# Thread size



## shagster (Dec 7, 2014)

i am looking for some help.
We have been playing with some titleist 910 and 913 head and shaft combinations, and one of the threads has picked up, and not sure what thread size is, as I need to run a tap down the thread to clean it up.
Many thanks
Shagster


----------



## One Planer (Dec 7, 2014)

Are we talking driver or fairway shafts. 

You're aware that the driver shafts are interchangabe between  910 and 913 but not the fairway woods as the surefit adapter is different?

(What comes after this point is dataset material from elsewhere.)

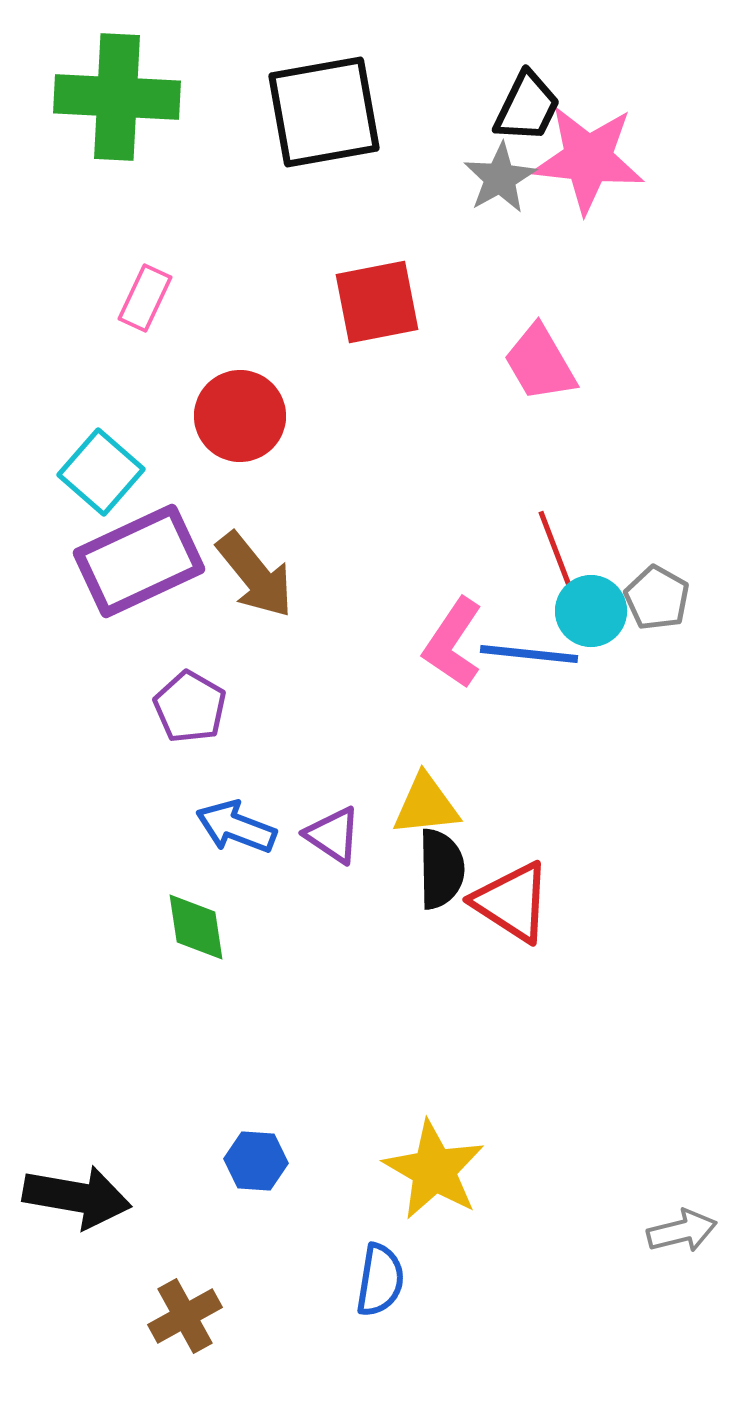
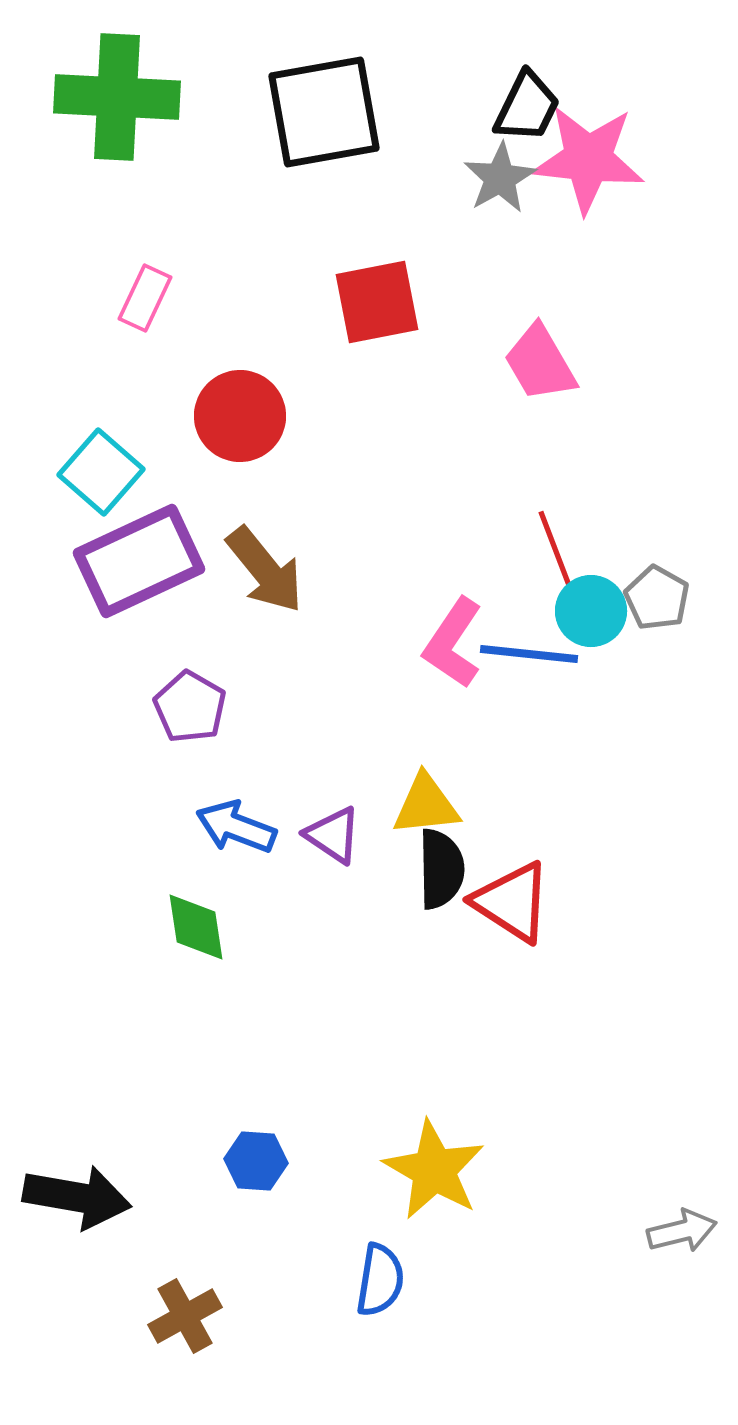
brown arrow: moved 10 px right, 5 px up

As for thread size, I can get a gauge from work tomorrow to measure.


----------



## shagster (Dec 7, 2014)

Thanks Gareth. Yes they are both drivers.
It looks about 4 mm but not sure.
Thanks
Shagster


----------



## pbrown7582 (Dec 7, 2014)

Go careful until gauged though could be m4 fine or even unified!


----------



## One Planer (Dec 7, 2014)

pbrown7582 said:



			Go careful until gauged though could be m4 fine or even unified!
		
Click to expand...

Metric.

Metric fine. 

Whitworth.

UNF.

UNC.

BSF.

Even British Allied (BA)


----------



## pbrown7582 (Dec 7, 2014)

Gareth said:



			Metric.

Metric fine. 

Whitworth.

UNF.

UNC.

BSF.

Even British Allied (BA) 

Click to expand...



You forgot BSP :ears:


----------



## shagster (Dec 7, 2014)

And several others ha ha
I have measured the screw and it comes in at 3/16, and I believe titleist is american, so I suspect it would be unf, but any other info, much appreciated
Regards
Shagster


----------



## shagster (Dec 8, 2014)

Thread turned out to be 3/16 unf or 10 / 32 tpi.
Very hard to find a tap though, luck with a small back street garage
Shagster


----------



## CliveW (Dec 9, 2014)

3/16" UNF and 2BA are the same. (Or close enough to pass)


----------



## shagster (Dec 9, 2014)

Thanks Clive , but the thread angle is quite a bit different.
I was lucky and found a tap so have sorted out minor problem
Shagster


----------



## pbrown7582 (Dec 9, 2014)

shagster said:



			Thread turned out to be 3/16 unf or 10 / 32 tpi.
Very hard to find a tap though, luck with a small back street garage
Shagster
		
Click to expand...

I did check my tool box stock but could only find a left hand 3/16


----------